As mentioned, most of the time we will load data from files, in which case we will mostly need to modify the data, columns or index instead of creating them from scratch. The most common data loading function is `pd.read_csv()`, but other files are supported as well, see the full list here: https://pandas.pydata.org/docs/user_guide/io.html.  
Also, read more about the full power of the `pd.read_csv()` function here: https://pandas.pydata.org/docs/user_guide/io.html#csv-text-files.  
Below is an example of the common usage:

In [26]:
url = 'https://raw.githubusercontent.com/justmarkham/DAT8/master/data/chipotle.tsv'    
chipo_df = pd.read_csv(url, sep='\t')
chipo_df.head()

Unnamed: 0,order_id,quantity,item_name,choice_description,item_price
0,1,1,Chips and Fresh Tomato Salsa,,$2.39
1,1,1,Izze,[Clementine],$3.39
2,1,1,Nantucket Nectar,[Apple],$3.39
3,1,1,Chips and Tomatillo-Green Chili Salsa,,$2.39
4,2,2,Chicken Bowl,"[Tomatillo-Red Chili Salsa (Hot), [Black Beans...",$16.98


**Note**: 
* Reading directly from urls, S3 buckets and local files is supported. 
* You can specificy the delimiter. Here we've loaded a TSV file and not a CSV, so we had to mark `sep='\t'` to succesfuly parse the file into a dataframe.
* The index was set automatically by pandas to be a running, RangeIndex.

### Loading from clipboard

Another cool and very useful functionality is creating dataframes from data on your clipboard. For example, open a raw CSV file on your browser by visiting [this link](https://raw.githubusercontent.com/edoson/Python-ML---Lesson-1/main/data/crypto_buy_sell_logs.csv). 

Us Control+A and Control + C to copy all data. Now, run `pd.read_clipboard()` in the code cell below.

In [27]:
#pd.read_clipboard(sep=',').head()

## DataFrame modifications

![image.png](attachment:7d904ac3-948f-41dc-8997-f70246bedc97.png)
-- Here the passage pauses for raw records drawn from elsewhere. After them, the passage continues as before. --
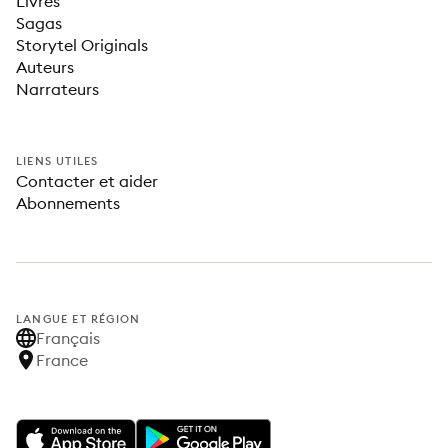
Livres
Sagas
Storytel Originals
Auteurs
Narrateurs
LIENS UTILES
Contacter et aider
Abonnements
LANGUE ET RÉGION
Français
France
### Column renaming, selection, addition, deletion¶

You can treat a DataFrame semantically like a dict of like-indexed Series objects. Getting, setting, and deleting columns works with the same syntax as the analogous dict operations:

#### Selection

In [28]:
df = pd.DataFrame({"one": [1, 2, 3], "two": [4, 5, 6]})
df

Unnamed: 0,one,two
0,1,4
1,2,5
2,3,6


In [29]:
df['one']

0    1
1    2
2    3
Name: one, dtype: int64

Use the property notation (`.`) works as well and is more convientient:

In [30]:
df.one

0    1
1    2
2    3
Name: one, dtype: int64

#### Assignment (New columns)

To assign, use the dict syntax, the property notation only works with exsiting colmuns, not new ones:

In [31]:
df['three'] = df.one * df.two
df

Unnamed: 0,one,two,three
0,1,4,4
1,2,5,10
2,3,6,18


In [32]:
df["flag"] = df["one"] > 2
df

Unnamed: 0,one,two,three,flag
0,1,4,4,False
1,2,5,10,False
2,3,6,18,True


You can assign scalar values as well, in which case the entire column will have one value:

In [33]:
df["four"] = 4
df

Unnamed: 0,one,two,three,flag,four
0,1,4,4,False,4
1,2,5,10,False,4
2,3,6,18,True,4


#### Assignment with `assign()`

Another **important** method of assigning new columns is with the `assign()` methdod, which allows to chain several columns creation and use existing columns:

In [34]:
df.assign(five=lambda x: x.one + 5) \
  .assign(six=6) \
  .assign(seven = lambda x: x.six + 1)

Unnamed: 0,one,two,three,flag,four,five,six,seven
0,1,4,4,False,4,6,6,7
1,2,5,10,False,4,7,6,7
2,3,6,18,True,4,8,6,7


#### Rename 

To rename one or more columns, use the `.rename()` functionallity:

In [35]:
df.rename(columns={'one':'col_one', 'two': 'col_two'}).head()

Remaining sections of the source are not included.